THE TASK: The answer must be an exact copy of the entries that follow, with all images removed.

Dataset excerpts
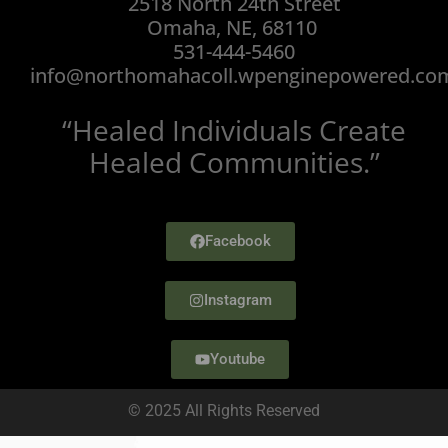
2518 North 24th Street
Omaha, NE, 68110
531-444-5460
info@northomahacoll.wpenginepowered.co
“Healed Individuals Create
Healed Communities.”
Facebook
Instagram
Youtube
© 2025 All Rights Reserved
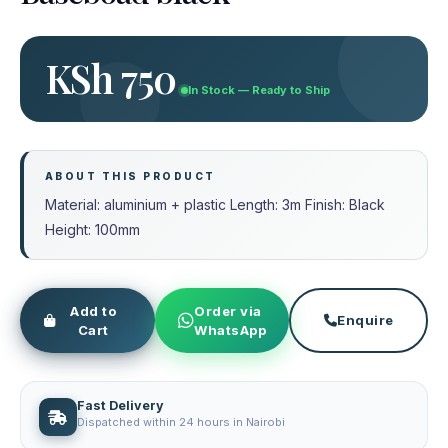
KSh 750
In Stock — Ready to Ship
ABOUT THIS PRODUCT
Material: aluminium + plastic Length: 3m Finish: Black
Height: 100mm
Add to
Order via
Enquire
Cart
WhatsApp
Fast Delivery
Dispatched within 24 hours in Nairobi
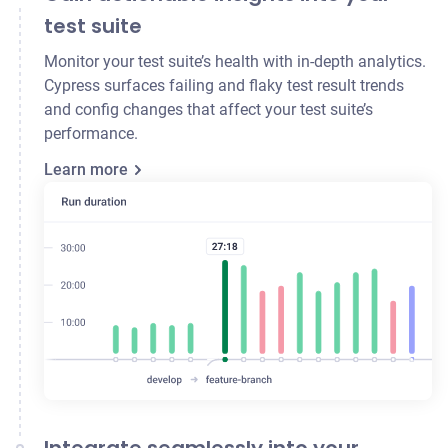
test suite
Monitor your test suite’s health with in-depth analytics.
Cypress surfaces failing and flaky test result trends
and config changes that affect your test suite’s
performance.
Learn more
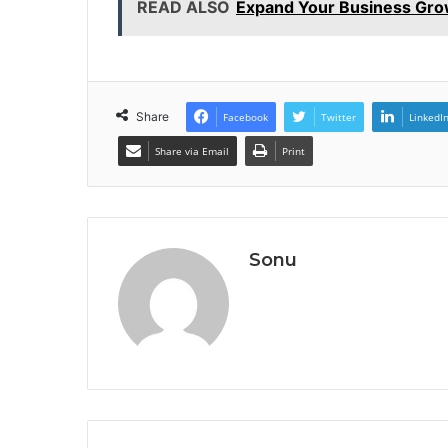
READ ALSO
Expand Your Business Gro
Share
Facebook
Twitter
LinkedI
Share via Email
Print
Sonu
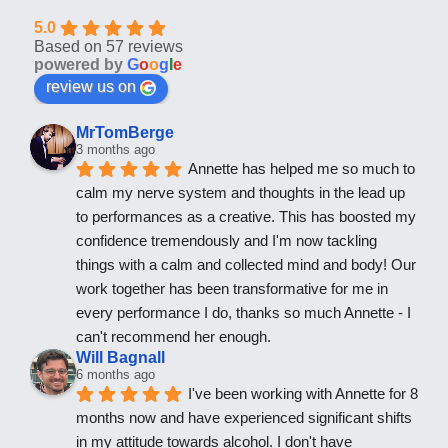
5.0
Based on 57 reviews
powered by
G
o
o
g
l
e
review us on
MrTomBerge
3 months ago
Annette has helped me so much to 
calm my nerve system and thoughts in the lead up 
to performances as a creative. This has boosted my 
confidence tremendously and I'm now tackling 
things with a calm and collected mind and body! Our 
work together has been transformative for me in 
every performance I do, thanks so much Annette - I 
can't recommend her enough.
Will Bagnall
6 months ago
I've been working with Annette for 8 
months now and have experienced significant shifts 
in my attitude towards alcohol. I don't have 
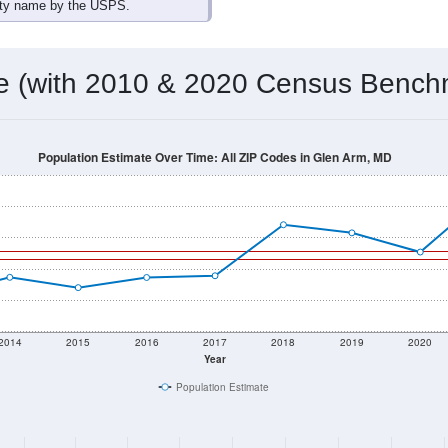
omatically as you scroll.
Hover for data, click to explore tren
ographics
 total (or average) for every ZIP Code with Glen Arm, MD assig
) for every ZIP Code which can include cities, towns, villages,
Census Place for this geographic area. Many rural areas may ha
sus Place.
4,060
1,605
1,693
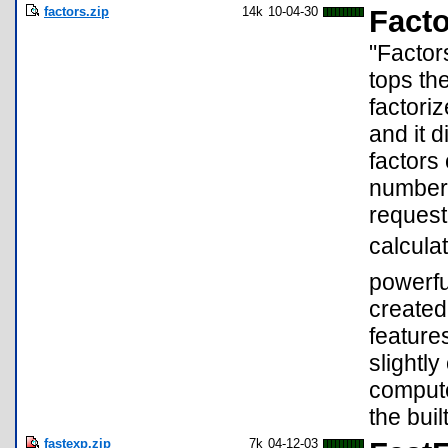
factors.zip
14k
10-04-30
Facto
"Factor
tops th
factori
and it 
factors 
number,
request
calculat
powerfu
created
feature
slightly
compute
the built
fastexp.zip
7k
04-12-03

EXERCISE ANSWER:
2518 North 24th Street
Omaha, NE, 68110
531-444-5460
info@northomahacoll.wpenginepowered.co
“Healed Individuals Create
Healed Communities.”
Facebook
Instagram
Youtube
© 2025 All Rights Reserved
KSh 750
In Stock — Ready to Ship
ABOUT THIS PRODUCT
Material: aluminium + plastic Length: 3m Finish: Black
Height: 100mm
Add to
Order via
Enquire
Cart
WhatsApp
Fast Delivery
Dispatched within 24 hours in Nairobi
test suite
Monitor your test suite’s health with in-depth analytics.
Cypress surfaces failing and flaky test result trends
and config changes that affect your test suite’s
performance.
Learn more
READ ALSO
Expand Your Business Gro
Share
Facebook
Twitter
LinkedI
Share via Email
Print
Sonu
5.0
Based on 57 reviews
powered by
G
o
o
g
l
e
review us on
MrTomBerge
3 months ago
Annette has helped me so much to 
calm my nerve system and thoughts in the lead up 
to performances as a creative. This has boosted my 
confidence tremendously and I'm now tackling 
things with a calm and collected mind and body! Our 
work together has been transformative for me in 
every performance I do, thanks so much Annette - I 
can't recommend her enough.
Will Bagnall
6 months ago
I've been working with Annette for 8 
months now and have experienced significant shifts 
in my attitude towards alcohol. I don't have 
omatically as you scroll.
Hover for data, click to explore tren
ographics
 total (or average) for every ZIP Code with Glen Arm, MD assig
) for every ZIP Code which can include cities, towns, villages,
Census Place for this geographic area. Many rural areas may ha
sus Place.
4,060
1,605
1,693
factors.zip
14k
10-04-30
Facto
"Factor
tops th
factori
and it 
factors 
number,
request
calculat
powerfu
created
feature
slightly
compute
the built
fastexp.zip
7k
04-12-03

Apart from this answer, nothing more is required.